ALJ Elizabeth Watson held two hearings on April 14, 2021 and July 14, 2021 (AR 3384), and issued a decision on August 4, 2021, finding Plaintiff not disabled from his alleged onset date through December 21, 2013. AR 12-32. Plaintiff requested review of the ALJ's decision to the Appeals Council. AR 1-6. The Appeals Council affirmed the ALJ's finding of nondisability, making the ALJ's decision the final decision of the Commissioner. See id.; 20 C.F.R. § 404.981.
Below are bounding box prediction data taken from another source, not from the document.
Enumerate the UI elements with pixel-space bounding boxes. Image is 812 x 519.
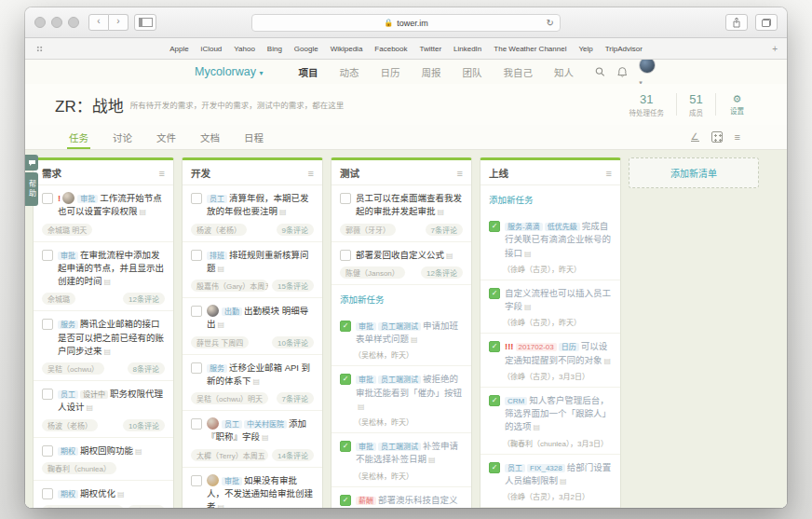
task-checkbox[interactable] <box>42 250 53 261</box>
bookmark-item[interactable]: Apple <box>169 45 188 53</box>
nav-item-4[interactable]: 团队 <box>463 65 482 79</box>
task-tag[interactable]: 员工端测试 <box>378 376 421 384</box>
task-checkbox[interactable]: ✓ <box>489 341 500 352</box>
assignee-pill[interactable]: 陈健（Janson） <box>340 266 405 279</box>
task-tag[interactable]: 员工 <box>58 390 78 399</box>
column-menu-icon[interactable]: ≡ <box>308 168 314 179</box>
stat-members[interactable]: 51 成员 <box>677 92 715 117</box>
task-checkbox[interactable]: ✓ <box>489 395 500 406</box>
task-checkbox[interactable] <box>42 445 53 457</box>
bookmark-item[interactable]: iCloud <box>201 45 223 53</box>
task-card[interactable]: 排班排班规则重新核算问题▤殷嘉伟（Gary）本周五15条评论 <box>183 242 322 299</box>
task-card[interactable]: 部署爱回收自定义公式▤陈健（Janson）12条评论 <box>332 242 471 285</box>
task-card[interactable]: ✓CRM知人客户管理后台，筛选界面加一个「跟踪人」的选项▤（鞠春利（chunle… <box>480 388 620 455</box>
task-card[interactable]: ✓审批员工端测试被拒绝的审批还能看到「催办」按钮▤（吴松林，昨天） <box>332 366 471 433</box>
task-tag[interactable]: 员工 <box>505 464 525 472</box>
search-icon[interactable] <box>595 66 605 77</box>
bookmark-item[interactable]: LinkedIn <box>453 45 481 53</box>
task-card[interactable]: ✓自定义流程也可以插入员工字段▤（徐峥（古灵），昨天） <box>480 280 620 335</box>
reload-icon[interactable]: ↻ <box>547 18 554 28</box>
comment-count[interactable]: 7条评论 <box>277 392 314 404</box>
task-tag[interactable]: 服务 <box>58 321 78 329</box>
add-task-link[interactable]: 添加新任务 <box>332 285 471 313</box>
add-list-button[interactable]: 添加新清单 <box>629 157 759 188</box>
tab-1[interactable]: 讨论 <box>113 125 132 149</box>
task-card[interactable]: 出勤出勤模块 明细导出▤薛世兵 下周四10条评论 <box>183 298 322 355</box>
task-checkbox[interactable]: ✓ <box>489 221 500 232</box>
bookmark-item[interactable]: The Weather Channel <box>494 45 566 53</box>
task-tag[interactable]: 期权 <box>58 447 78 456</box>
task-tag[interactable]: CRM <box>505 397 527 405</box>
tab-2[interactable]: 文件 <box>156 125 176 149</box>
assignee-pill[interactable]: 鞠春利（chunlea） <box>42 462 116 474</box>
comment-count[interactable]: 9条评论 <box>277 224 314 236</box>
task-card[interactable]: 期权期权优化▤鞠春利（chunlea）本周五2条评论 <box>34 481 173 508</box>
task-card[interactable]: !审批工作流开始节点也可以设置字段权限▤佘城璐 明天 <box>34 185 173 242</box>
task-card[interactable]: ✓审批员工端测试申请加班表单样式问题▤（吴松林，昨天） <box>332 313 471 367</box>
task-card[interactable]: ✓!!!201702-03日历可以设定通知提醒到不同的对象▤（徐峥（古灵），3月… <box>480 334 620 388</box>
task-tag[interactable]: 期权 <box>58 490 78 499</box>
bookmark-item[interactable]: Wikipedia <box>331 45 363 53</box>
tab-0[interactable]: 任务 <box>69 125 88 149</box>
nav-item-0[interactable]: 项目 <box>299 65 318 79</box>
task-checkbox[interactable] <box>340 250 351 261</box>
task-card[interactable]: ✓服务-滴滴低优先级完成自行关联已有滴滴企业帐号的接口▤（徐峥（古灵），昨天） <box>480 213 620 280</box>
bookmark-item[interactable]: TripAdvisor <box>605 45 643 53</box>
bookmark-item[interactable]: Google <box>294 45 318 53</box>
assignee-pill[interactable]: 杨波（老杨） <box>42 419 98 431</box>
user-menu[interactable]: ▾ <box>639 60 658 87</box>
bookmark-item[interactable]: Twitter <box>419 45 441 53</box>
assignee-pill[interactable]: 佘城璐 明天 <box>42 224 92 236</box>
comment-count[interactable]: 8条评论 <box>128 362 165 375</box>
task-tag[interactable]: 服务-滴滴 <box>505 223 543 231</box>
bookmark-item[interactable]: Facebook <box>374 45 407 53</box>
task-checkbox[interactable] <box>42 389 53 400</box>
settings-button[interactable]: ⚙ 设置 <box>716 94 744 116</box>
comment-count[interactable]: 2条评论 <box>128 505 165 508</box>
task-card[interactable]: ✓员工FIX_4328给部门设置人员编制限制▤（徐峥（古灵），3月2日） <box>480 455 620 509</box>
task-card[interactable]: 服务腾讯企业邮箱的接口是否可以把之前已经有的账户同步过来▤吴秸（ochwu）8条… <box>34 311 173 381</box>
comment-count[interactable]: 10条评论 <box>123 419 165 431</box>
assignee-pill[interactable]: 佘城璐 <box>42 293 75 305</box>
nav-item-5[interactable]: 我自己 <box>504 65 534 79</box>
task-tag[interactable]: 审批 <box>58 252 78 260</box>
task-tag[interactable]: 员工端测试 <box>378 443 421 451</box>
bookmark-item[interactable]: Bing <box>267 45 282 53</box>
task-checkbox[interactable] <box>191 306 202 317</box>
feedback-chat-button[interactable] <box>25 155 38 171</box>
comment-count[interactable]: 7条评论 <box>426 224 463 236</box>
task-card[interactable]: 服务迁移企业邮箱 API 到新的体系下▤吴秸（ochwu）明天7条评论 <box>183 355 322 412</box>
edit-icon[interactable]: ∠ <box>691 132 699 142</box>
task-tag[interactable]: 薪酬 <box>356 497 376 505</box>
task-tag[interactable]: 员工 <box>222 420 242 429</box>
assignee-pill[interactable]: 鞠春利（chunlea）本周五 <box>42 505 124 508</box>
forward-button[interactable]: › <box>109 14 129 31</box>
assignee-pill[interactable]: 杨波（老杨） <box>191 224 247 236</box>
nav-item-2[interactable]: 日历 <box>381 65 400 79</box>
sidebar-button[interactable] <box>134 14 156 31</box>
task-tag[interactable]: 出勤 <box>222 307 242 316</box>
assignee-pill[interactable]: 太樨（Terry）本周五 <box>191 449 268 461</box>
task-card[interactable]: ✓薪酬部署澳乐科技自定义公式（徐峥（古灵），3月3日） <box>332 487 471 509</box>
task-checkbox[interactable] <box>42 193 53 204</box>
task-tag[interactable]: 低优先级 <box>545 223 580 231</box>
board-view-icon[interactable] <box>711 131 723 143</box>
task-tag[interactable]: 201702-03 <box>516 343 557 351</box>
task-checkbox[interactable] <box>191 193 202 204</box>
assignee-pill[interactable]: 郭薇（牙牙） <box>340 224 396 236</box>
task-tag[interactable]: 审批 <box>356 376 376 384</box>
bookmarks-grid-icon[interactable] <box>36 46 43 52</box>
bookmark-item[interactable]: Yahoo <box>234 45 255 53</box>
task-card[interactable]: 员工可以在桌面端查看我发起的审批并发起审批▤郭薇（牙牙）7条评论 <box>332 185 471 242</box>
task-checkbox[interactable]: ✓ <box>489 288 500 299</box>
task-card[interactable]: 员工中关村医院添加『职称』字段▤太樨（Terry）本周五14条评论 <box>183 411 322 468</box>
stat-pending-tasks[interactable]: 31 待处理任务 <box>617 92 677 117</box>
task-checkbox[interactable]: ✓ <box>489 462 500 473</box>
task-checkbox[interactable] <box>191 250 202 261</box>
task-tag[interactable]: 审批 <box>77 195 98 203</box>
comment-count[interactable]: 12条评论 <box>421 266 463 279</box>
task-card[interactable]: 期权期权回购功能▤鞠春利（chunlea） <box>34 438 173 481</box>
close-window-button[interactable] <box>34 17 46 28</box>
task-tag[interactable]: 员工端测试 <box>378 322 421 331</box>
task-tag[interactable]: 日历 <box>559 343 579 351</box>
In Plaintiff's Opening Brief, Plaintiff contends the ALJ erred in evaluating the medical opinion evidence of Dr. Ghazi. Dkt. 12, p. 1.
STANDARD OF REVIEW
Pursuant to 42 U.S.C. § 405(g), this Court may set aside the Commissioner's denial of social security benefits if the ALJ's findings are based on legal error or not supported by substantial evidence in the record as a whole. Bayliss v. Barnhart, 427 F.3d 1211, 1214 n.1 (9th Cir. 2005) (citing Tidwell v. Apfel, 161 F.3d 599, 601 (9th Cir. 1999)).
DISCUSSION
I. Whether the ALJ Erred in Evaluating Medical Opinion Evidence
Plaintiff contends the ALJ erred because despite finding the medical opinion of medical expert Dr. Ghazi persuasive, the ALJ failed to include his findings into Plaintiff's residual functional capacity (“RFC”) without valid reason. See Dkt. 13, pp. 2-6.
Dr. Ghazi testified as a medical expert during the July 2021 about Plaintiff's standing limitations. AR 36-49. He opined Plaintiff would be limited in standing for two hours during an eight-hour workday because of his ankles. See AR 42.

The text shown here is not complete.